"""

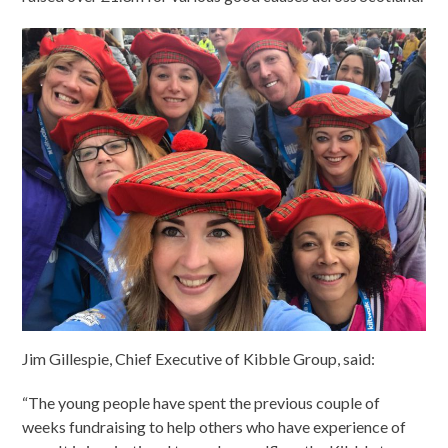
Jim Gillespie, Chief Executive of Kibble Group, said:
“The young people have spent the previous couple of
weeks fundraising to help others who have experience of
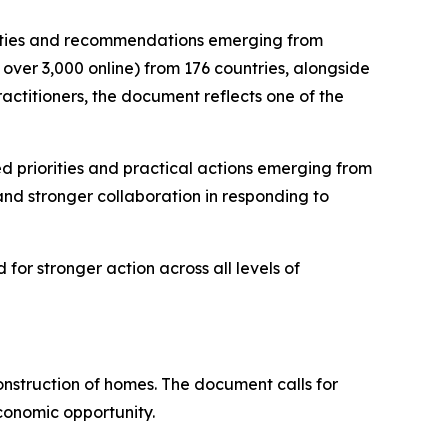
orities and recommendations emerging from
over 3,000 online) from 176 countries, alongside
ractitioners, the document reflects one of the
 priorities and practical actions emerging from
 and stronger collaboration in responding to
for stronger action across all levels of
onstruction of homes. The document calls for
economic opportunity.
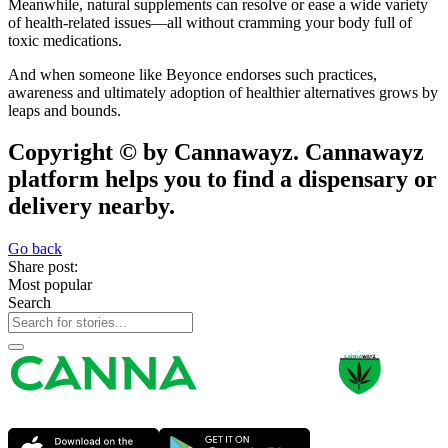
Meanwhile, natural supplements can resolve or ease a wide variety
of health-related issues—all without cramming your body full of
toxic medications.
And when someone like Beyonce endorses such practices,
awareness and ultimately adoption of healthier alternatives grows by
leaps and bounds.
Copyright © by Cannawayz. Cannawayz
platform helps you to find a dispensary or
delivery nearby.
Go back
Share post:
Most popular
Search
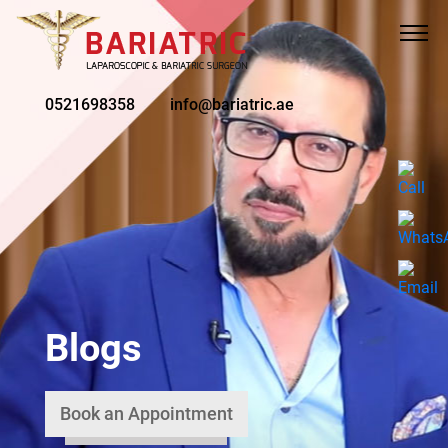
0521698358
info@bariatric.ae
Blogs
Book an Appointment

"""

→ Required action
Please give an exact printout of all the records, pictures aside.

→ Written response
Jim Gillespie, Chief Executive of Kibble Group, said:
“The young people have spent the previous couple of
weeks fundraising to help others who have experience of
orities and recommendations emerging from
over 3,000 online) from 176 countries, alongside
ractitioners, the document reflects one of the
 priorities and practical actions emerging from
 and stronger collaboration in responding to
for stronger action across all levels of
onstruction of homes. The document calls for
economic opportunity.
Meanwhile, natural supplements can resolve or ease a wide variety
of health-related issues—all without cramming your body full of
toxic medications.
And when someone like Beyonce endorses such practices,
awareness and ultimately adoption of healthier alternatives grows by
leaps and bounds.
Copyright © by Cannawayz. Cannawayz
platform helps you to find a dispensary or
delivery nearby.
Go back
Share post:
Most popular
Search
0521698358
info@bariatric.ae
Blogs
Book an Appointment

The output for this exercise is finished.